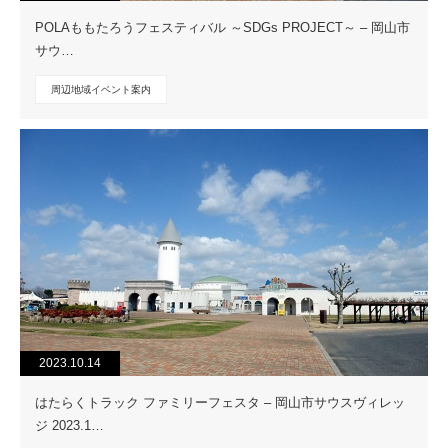
POLAももたろうフェスティバル ～SDGs PROJECT～ – 岡山市
サウ…
周辺地域イベント案内
2023.10.14
はたらくトラック ファミリーフェスタ – 岡山市サウスヴィレッ
ジ 2023.1…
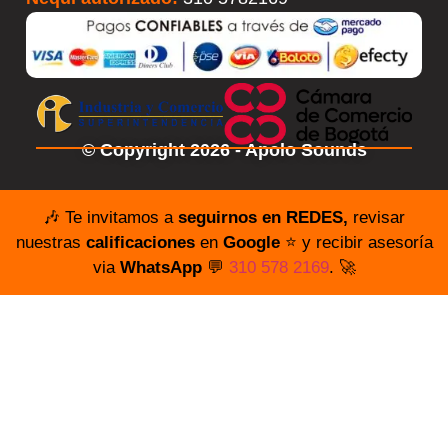
© Copyright 2026 - Apolo Sounds
🎶 Te invitamos a
seguirnos en REDES,
revisar
nuestras
calificaciones
en
Google
⭐️ y recibir asesoría
via
WhatsApp
💬
310 578 2169
. 🚀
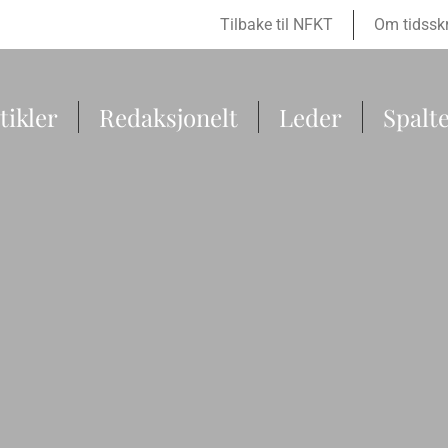
Tilbake til NFKT
Om tidsskr
tikler
Redaksjonelt
Leder
Spalt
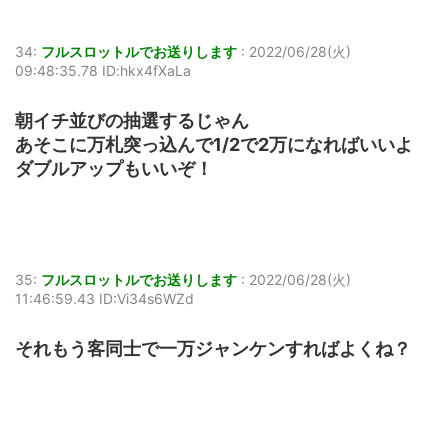
34:
フルスロットルでお送りします
:
2022/06/28(火)
09:48:35.78 ID:hkx4fXaLa
朝イチ並びの抽選するじゃん
あそこに万札突っ込んで1/2で2万になればいいよ
ダブルアップもいいぞ！
35:
フルスロットルでお送りします
:
2022/06/28(火)
11:46:59.43 ID:Vi34s6WZd
それもう客同士で一万ジャンケンすればよくね？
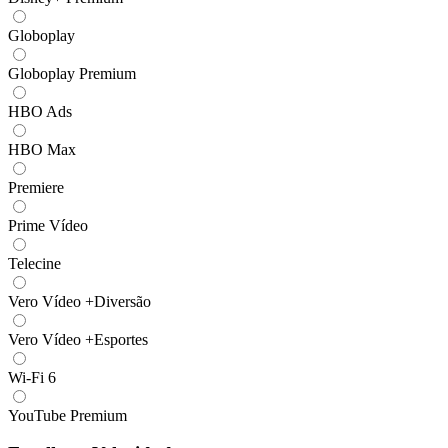
Globoplay
Globoplay Premium
HBO Ads
HBO Max
Premiere
Prime Vídeo
Telecine
Vero Vídeo +Diversão
Vero Vídeo +Esportes
Wi-Fi 6
YouTube Premium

──────────────────────────────

> EXERCISE AIM: Among the lines above, count those containing "Premium" and give only that count.

> SOLUTION FOR THIS EXERCISE: 2